More info at http://kb.vmware.com/kb/2133825 and download at https://my.vmware.com/group/vmware/patch#search (or using VUM).
VMware released a new security advisory on Thursday warning about three separate security vulnerabilities affecting ESXi and/or vCenter Server (http://www.vmware.com/security/advisories/VMSA-2015-0007.html)
All three vulnerabilities are remotely exploitable over the network (or at least so it seems judging by the very brief description in the advisory). This means that they need to be taken very seriously, especially in environments where the ESXi hosts and/or the vCenter Servers are reachable over the network from other servers or client machines.
Those of you who don’t have segmented networks with restricted access to ESXi hosts and vCenter Servers run a much greater risk of getting hit by hackers or malware exploiting these security flaws, and thus need to get the patches in place much quicker. (I will assume here that nobody has their core vSphere environment reachable from the internet in any way, but if you do, please give us a call and we’ll help you redesign it in a more secure way.)
The first vulnerability affects all ESXi 5.x versions (not ESXi 6.x), and the patch that needs to be installed is either only the security patch itself (see the advisory for details) or the corresponding “Update Bundle”, which is U3 for 5.5, U3b for 5.1 and U3e for 5.0.

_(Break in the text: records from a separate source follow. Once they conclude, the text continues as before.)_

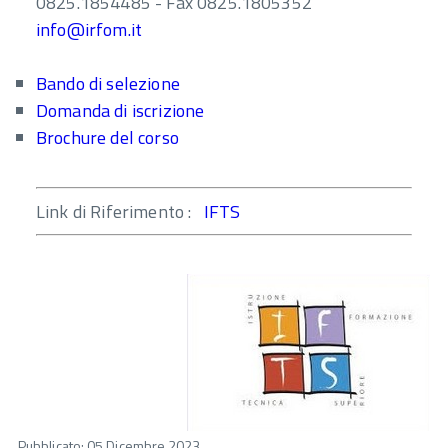
0825.1854485 - Fax 0825.1805352
info@irfom.it
Bando di selezione
Domanda di iscrizione
Brochure del corso
Link di Riferimento :
IFTS
Pubblicato: 05 Dicembre 2023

The problem with ESXi 5.5 U3 is that it also contains a newly discovered problem where you run the risk of having VMs crash during snapshot consolidation. For this reason we recommend that customers running ESXi 5.5 only apply the security patch (ESXi550-201509101), and not the entire Update Bundle U3.
At the time of writing we don’t have any confirmation whether the snapshot bug is present in the security patch build 3029837 or if it’s only present in the U3 build 3029944. Keep an eye on this blog post for details, as they are released.

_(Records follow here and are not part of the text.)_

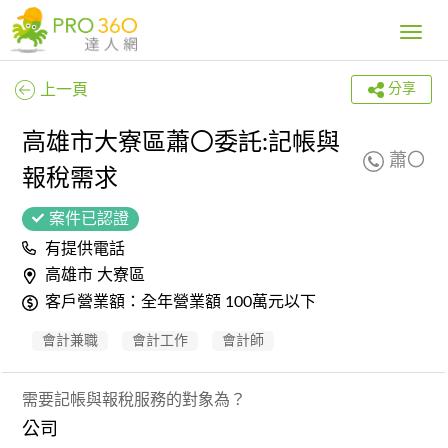
Toggle
navig
上一頁
分享
高雄市大寮區蕭〇委託:記帳與
蕭〇
報稅需求
案件已認證
有提供電話
高雄市 大寮區
客戶營業額：全年營業額 100萬元以下
會計兼職
會計工作
會計師
需要記帳與報稅服務的對象為？
公司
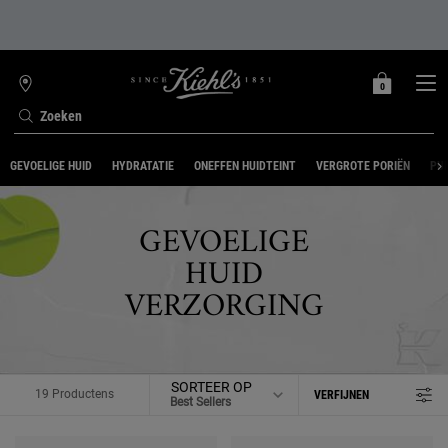
0
MIJN
0 PRODUCT
WINKELZOEKER
MANDJE
Zoeken
Hoofdinhoud
GEVOELIGE HUID
HYDRATATIE
ONEFFEN HUIDTEINT
VERGROTE PORIËN
PUI
GEVOELIGE
HUID
VERZORGING
SORTEER OP
19 Productens
VERFIJNEN
FILTERMENU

The second security vulnerability affects vCenter Server and is also a remotely exploitable flaw, which makes it urgent to patch (depending partially on your network segmentation setup). Upgrade your vCenter Servers to 6.0 U1, 5.5 U3 (no bug in this one), 5.1 U3b or 5.0 U3e, respectively.
The third vulnerability affects vCenter Server and allows a remote denial of service, and you might already be patched against it, since it’s fixed from the following versions: 5.5 U2, 5.1 U3, 5.0 U3e. (6.0 is not affected).
As always, we recommend that you test your patches in a part of your environment for a period of time before rolling them out to the entire environment, just to make sure there are no other bugs affecting your infrastructure.